═════ RECORDS SHOWN

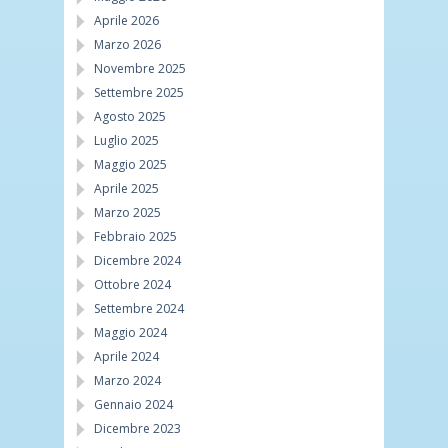
Aprile 2026
Marzo 2026
Novembre 2025
Settembre 2025
Agosto 2025
Luglio 2025
Maggio 2025
Aprile 2025
Marzo 2025
Febbraio 2025
Dicembre 2024
Ottobre 2024
Settembre 2024
Maggio 2024
Aprile 2024
Marzo 2024
Gennaio 2024
Dicembre 2023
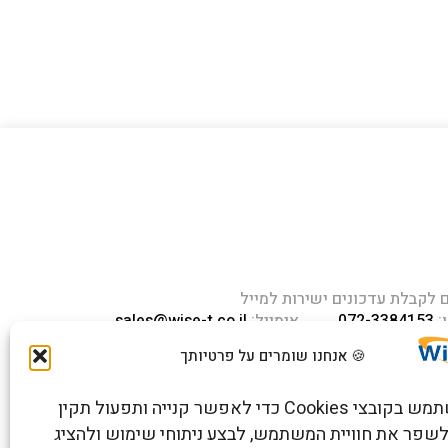
לקבלת עדכונים ישירות למייל
:
072-3384153
אימייל:
sales@wise-t.co.il
חוב העמל 13 כניסה A, קומה 2,
🍪 אנחנו שומרים על פרטיותך
 ראש העין 4809234 ישראל
האתר משתמש בקובצי Cookies כדי לאפשר קנייה ותפעול תקין
שפר את חוויית המשתמש, לבצע ניתוחי שימוש ולהציג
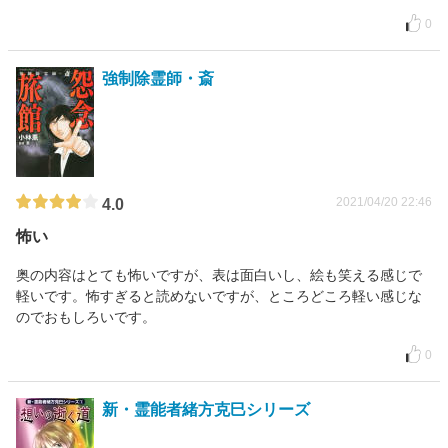
0
強制除霊師・斎
2021/04/20 22:46
4.0
怖い
奥の内容はとても怖いですが、表は面白いし、絵も笑える感じで
軽いです。怖すぎると読めないですが、ところどころ軽い感じな
のでおもしろいです。
0
新・霊能者緒方克巳シリーズ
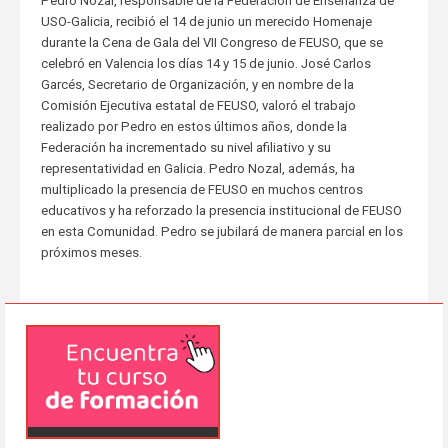
Pedro Nozal, responsable de la Federación de Enseñanza de
USO-Galicia, recibió el 14 de junio un merecido Homenaje
durante la Cena de Gala del VII Congreso de FEUSO, que se
celebró en Valencia los días 14 y 15 de junio. José Carlos
Garcés, Secretario de Organización, y en nombre de la
Comisión Ejecutiva estatal de FEUSO, valoró el trabajo
realizado por Pedro en estos últimos años, donde la
Federación ha incrementado su nivel afiliativo y su
representatividad en Galicia. Pedro Nozal, además, ha
multiplicado la presencia de FEUSO en muchos centros
educativos y ha reforzado la presencia institucional de FEUSO
en esta Comunidad. Pedro se jubilará de manera parcial en los
próximos meses.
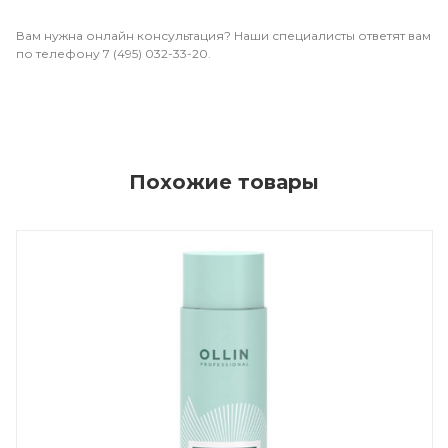
Вам нужна онлайн консультация? Наши специалисты ответят вам
по телефону 7 (495) 032-33-20.
Похожие товары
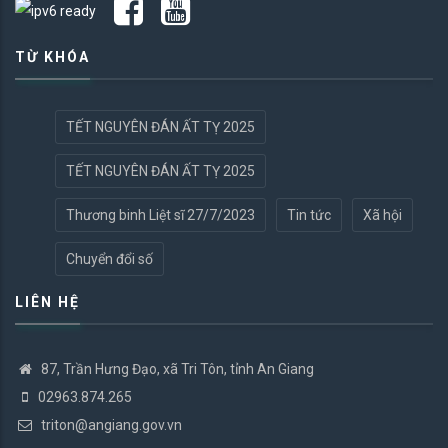
TỪ KHÓA
TẾT NGUYÊN ĐÁN ẤT TỴ 2025
TẾT NGUYÊN ĐÁN ẤT TỴ 2025
Thương binh Liệt sĩ 27/7/2023
Tin tức
Xã hội
Chuyển đổi số
LIÊN HỆ
87, Trần Hưng Đạo, xã Tri Tôn, tỉnh An Giang
02963.874.265
triton@angiang.gov.vn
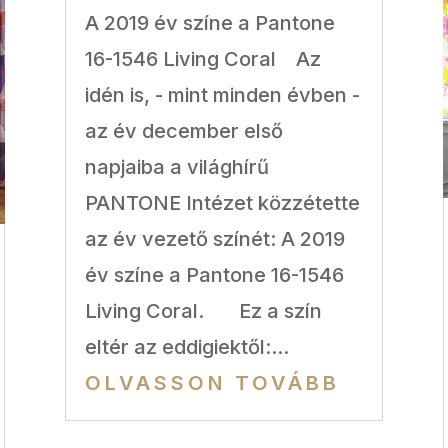
A 2019 év színe a Pantone
16-1546 Living Coral Az
idén is, - mint minden évben -
az év december első
napjaiba a világhírű
PANTONE Intézet közzétette
az év vezető színét: A 2019
év színe a Pantone 16-1546
Living Coral. Ez a szín
eltér az eddigiektől:...
OLVASSON TOVÁBB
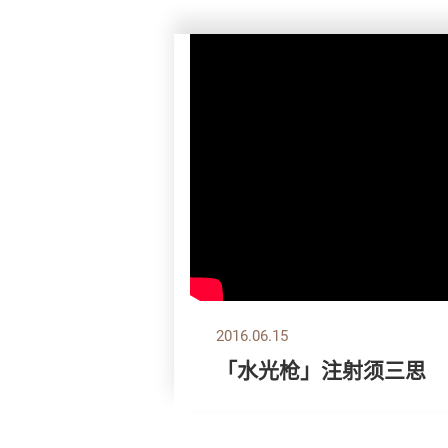
2016.06.15
「水光枪」注射须三思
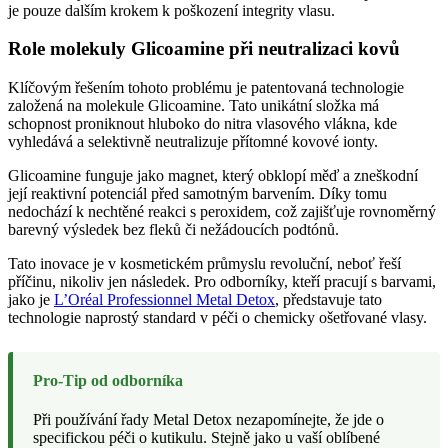
je pouze dalším krokem k poškození integrity vlasu.
Role molekuly Glicoamine při neutralizaci kovů
Klíčovým řešením tohoto problému je patentovaná technologie
založená na molekule Glicoamine. Tato unikátní složka má
schopnost proniknout hluboko do nitra vlasového vlákna, kde
vyhledává a selektivně neutralizuje přítomné kovové ionty.
Glicoamine funguje jako magnet, který obklopí měď a zneškodní
její reaktivní potenciál před samotným barvením. Díky tomu
nedochází k nechtěné reakci s peroxidem, což zajišťuje rovnoměrný
barevný výsledek bez fleků či nežádoucích podtónů.
Tato inovace je v kosmetickém průmyslu revoluční, neboť řeší
příčinu, nikoliv jen následek. Pro odborníky, kteří pracují s barvami,
jako je
L’Oréal Professionnel Metal Detox
, představuje tato
technologie naprostý standard v péči o chemicky ošetřované vlasy.
Pro-Tip od odborníka
Při používání řady Metal Detox nezapomínejte, že jde o
specifickou péči o kutikulu. Stejně jako u vaší oblíbené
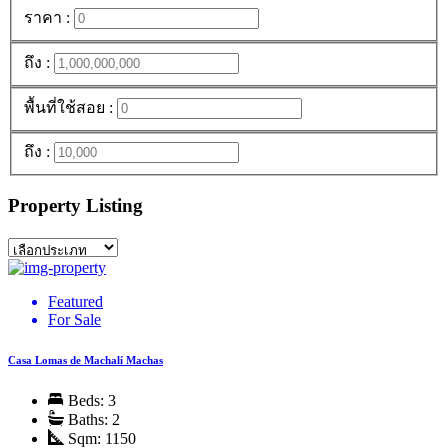
ราคา :
ถึง :
พื้นที่ใช้สอย :
ถึง :
Property Listing
Featured
For Sale
Casa Lomas de Machalí Machas
Beds:
3
Baths:
2
Sqm:
1150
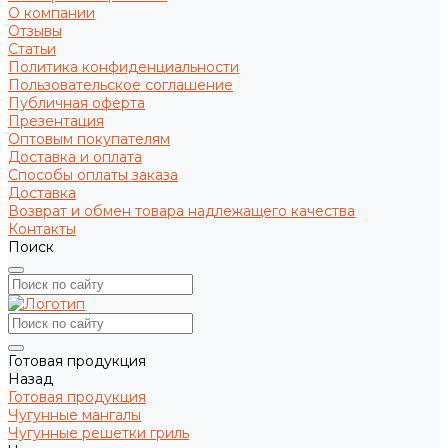
О компании
Отзывы
Статьи
Политика конфиденциальности
Пользовательское соглашение
Публичная оферта
Презентация
Оптовым покупателям
Доставка и оплата
Способы оплаты заказа
Доставка
Возврат и обмен товара надлежащего качества
Контакты
Поиск
Готовая продукция
Назад
Готовая продукция
Чугунные мангалы
Чугунные решетки гриль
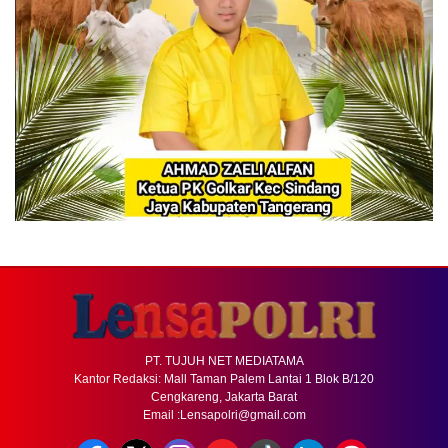
PT. TUJUH NET MEDIATAMA
Kantor Redaksi: Mall Taman Palem Lantai 1 Blok B/120
Cengkareng, Jakarta Barat
Email :Lensapolri@gmail.com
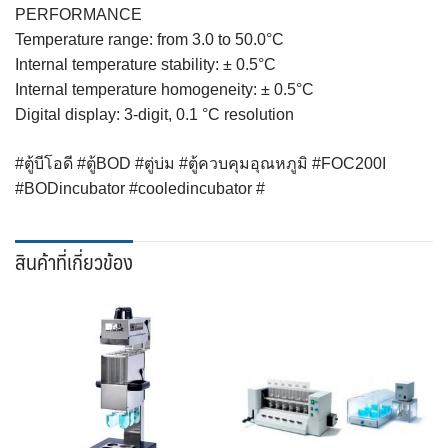
PERFORMANCE
Temperature range: from 3.0 to 50.0°C
Internal temperature stability: ± 0.5°C
Internal temperature homogeneity: ± 0.5°C
Digital display: 3-digit, 0.1 °C resolution
#ตู้บีโอดี #ตู้BOD #ตู่บ่ม #ตู้ควบคุมอุณหภูมิ #FOC200I
#BODincubator #cooledincubator #
สินค้าที่เกี่ยวข้อง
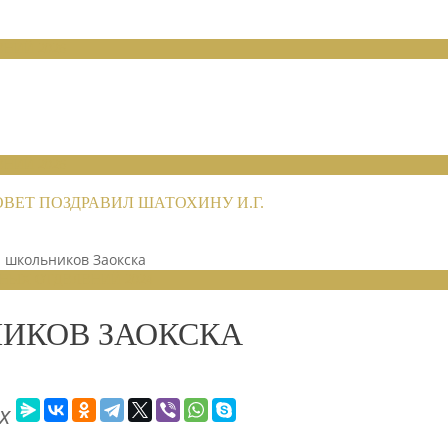
НИЙ 2026
НИЙ 2026
ЕТ ПОЗДРАВИЛ ШАТОХИНУ И.Г.
я школьников Заокска
НЫХ ОТДЕЛЕНИЙ 2024
НИКОВ ЗАОКСКА
х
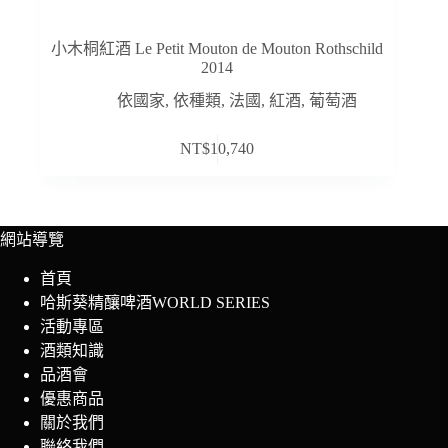
小木桐紅酒 Le Petit Mouton de Mouton Rothschild
2014
依國家
,
依種類
,
法國
,
紅酒
,
葡萄酒
NT$
10,740
網站導覽
首頁
哈斯葵精釀啤酒WORLD SERIES
活動專區
酒類知識
品酒會
優惠商品
關於我們
聯絡我們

══════════

> [TO DO] Would you repeat each line of the listing exactly, skipping any picture?

> [SOLUTION TO THIS PROBLEM]
Aprile 2026
Marzo 2026
Novembre 2025
Settembre 2025
Agosto 2025
Luglio 2025
Maggio 2025
Aprile 2025
Marzo 2025
Febbraio 2025
Dicembre 2024
Ottobre 2024
Settembre 2024
Maggio 2024
Aprile 2024
Marzo 2024
Gennaio 2024
Dicembre 2023
לקבלת עדכונים ישירות למייל
:
072-3384153
אימייל:
sales@wise-t.co.il
חוב העמל 13 כניסה A, קומה 2,
🍪 אנחנו שומרים על פרטיותך
 ראש העין 4809234 ישראל
האתר משתמש בקובצי Cookies כדי לאפשר קנייה ותפעול תקין
שפר את חוויית המשתמש, לבצע ניתוחי שימוש ולהציג
0
強制除霊師・斎
2021/04/20 22:46
4.0
怖い
奥の内容はとても怖いですが、表は面白いし、絵も笑える感じで
軽いです。怖すぎると読めないですが、ところどころ軽い感じな
のでおもしろいです。
0
新・霊能者緒方克巳シリーズ
Pedro Nozal, responsable de la Federación de Enseñanza de
USO-Galicia, recibió el 14 de junio un merecido Homenaje
durante la Cena de Gala del VII Congreso de FEUSO, que se
celebró en Valencia los días 14 y 15 de junio. José Carlos
Garcés, Secretario de Organización, y en nombre de la
Comisión Ejecutiva estatal de FEUSO, valoró el trabajo
realizado por Pedro en estos últimos años, donde la
Federación ha incrementado su nivel afiliativo y su
representatividad en Galicia. Pedro Nozal, además, ha
multiplicado la presencia de FEUSO en muchos centros
educativos y ha reforzado la presencia institucional de FEUSO
en esta Comunidad. Pedro se jubilará de manera parcial en los
próximos meses.
Вам нужна онлайн консультация? Наши специалисты ответят вам
по телефону 7 (495) 032-33-20.
Похожие товары
TỪ KHÓA
TẾT NGUYÊN ĐÁN ẤT TỴ 2025
TẾT NGUYÊN ĐÁN ẤT TỴ 2025
Thương binh Liệt sĩ 27/7/2023
Tin tức
Xã hội
Chuyển đổi số
LIÊN HỆ
87, Trần Hưng Đạo, xã Tri Tôn, tỉnh An Giang
02963.874.265
triton@angiang.gov.vn
A 2019 év színe a Pantone
16-1546 Living Coral Az
idén is, - mint minden évben -
az év december első
napjaiba a világhírű
PANTONE Intézet közzétette
az év vezető színét: A 2019
év színe a Pantone 16-1546
Living Coral. Ez a szín
eltér az eddigiektől:...
OLVASSON TOVÁBB
2016.06.15
「水光枪」注射须三思
je pouze dalším krokem k poškození integrity vlasu.
Role molekuly Glicoamine při neutralizaci kovů
Klíčovým řešením tohoto problému je patentovaná technologie
založená na molekule Glicoamine. Tato unikátní složka má
schopnost proniknout hluboko do nitra vlasového vlákna, kde
vyhledává a selektivně neutralizuje přítomné kovové ionty.
Glicoamine funguje jako magnet, který obklopí měď a zneškodní
její reaktivní potenciál před samotným barvením. Díky tomu
nedochází k nechtěné reakci s peroxidem, což zajišťuje rovnoměrný
barevný výsledek bez fleků či nežádoucích podtónů.
Tato inovace je v kosmetickém průmyslu revoluční, neboť řeší
příčinu, nikoliv jen následek. Pro odborníky, kteří pracují s barvami,
jako je
L’Oréal Professionnel Metal Detox
, představuje tato
technologie naprostý standard v péči o chemicky ošetřované vlasy.
Pro-Tip od odborníka
Při používání řady Metal Detox nezapomínejte, že jde o
specifickou péči o kutikulu. Stejně jako u vaší oblíbené
ราคา :
ถึง :
พื้นที่ใช้สอย :
ถึง :
Property Listing
Featured
For Sale
Casa Lomas de Machalí Machas
Beds:
3
Baths:
2
Sqm:
1150
О компании
Отзывы
Статьи
Политика конфиденциальности
Пользовательское соглашение
Публичная оферта
Презентация
Оптовым покупателям
Доставка и оплата
Способы оплаты заказа
Доставка
Возврат и обмен товара надлежащего качества
Контакты
Поиск
Готовая продукция
Назад
Готовая продукция
Чугунные мангалы
Чугунные решетки гриль
PT. TUJUH NET MEDIATAMA
Kantor Redaksi: Mall Taman Palem Lantai 1 Blok B/120
Cengkareng, Jakarta Barat
Email :Lensapolri@gmail.com
PERFORMANCE
Temperature range: from 3.0 to 50.0°C
Internal temperature stability: ± 0.5°C
Internal temperature homogeneity: ± 0.5°C
Digital display: 3-digit, 0.1 °C resolution
#ตู้บีโอดี #ตู้BOD #ตู่บ่ม #ตู้ควบคุมอุณหภูมิ #FOC200I
#BODincubator #cooledincubator #
สินค้าที่เกี่ยวข้อง
НИЙ 2026
НИЙ 2026
ЕТ ПОЗДРАВИЛ ШАТОХИНУ И.Г.
я школьников Заокска
НЫХ ОТДЕЛЕНИЙ 2024
НИКОВ ЗАОКСКА
х
小木桐紅酒 Le Petit Mouton de Mouton Rothschild
2014
依國家
,
依種類
,
法國
,
紅酒
,
葡萄酒
NT$
10,740
網站導覽
首頁
哈斯葵精釀啤酒WORLD SERIES
活動專區
酒類知識
品酒會
優惠商品
關於我們
聯絡我們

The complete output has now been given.